Indonesian ex-leader Suharto's health has worsened and is now "critical", his doctors have told the country's President Susilo Bambang Yudhoyono.
Suharto was in power for more than 30 years
Mr Suharto, 86, was taken to hospital on Friday with symptoms of anaemia and low blood pressure. He deteriorated that night but has since stabilised.
He has been put on kidney dialysis and needs a second pacemaker operation.
Mr Suharto took power in 1966 and ruled Indonesia with an iron fist for a total of 32 years.
He and his family deny reports that they stole billions of dollars while he was in power.
President Yudhoyono was speaking after visiting Mr Suharto on Saturday.
RISE AND FALL OF SUHARTO
Born in Java, June 1921
Comes to power in 1965 after alleged Communist coup attempt
Formally replaces Sukarno as president in March 1967
Modernisation programmes in the 70s and 80s raise living standards
East Timor invaded in late 1975
Asian economic crisis of the 1990s hits Indonesian economy
Spiralling prices and discontent force him to resign in May 1998
Judges rule he is unfit to stand trial for corruption in 2000
Transparency International says he tops the world all-time corruption table in March 2004
"The team of presidential doctors... explained that his condition is critical. We have to do what we can do to restore his health. We should pray for the best," he said.

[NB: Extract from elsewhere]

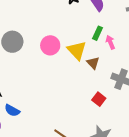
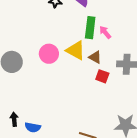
green rectangle: (98, 33) -> (90, 28), size x1.5
red square: (99, 99) -> (102, 76), moved

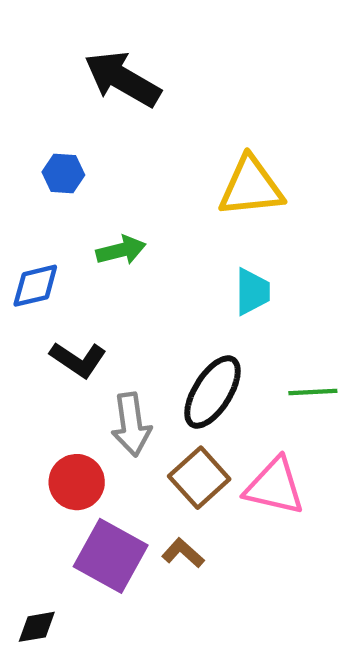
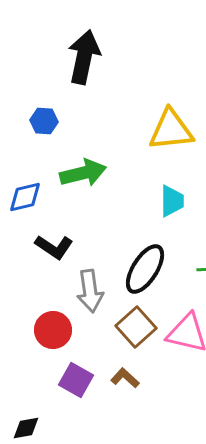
black arrow: (122, 79) -> (84, 57), turned 72
green arrow: (121, 250) -> (83, 173), size x1.4
purple square: (111, 556) -> (76, 380), size x0.7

Some 40 medical specialists are said to have been assembled to assist with Mr Suharto's care.
His six children and officials from his era in power were reportedly among the stream of high-profile visitors to his bedside in hospital.
Mr Suharto has lived quietly in Jakarta since being overthrown in 1998 amid political upheaval and an economic crisis.
But although accused of embezzling huge sums from state funds during his three decades in power, his lawyers have always successfully pleaded that his failing health meant he should not stand trial.
Mr Suharto has been in and out of hospital in recent years with a series of health problems, including a stroke.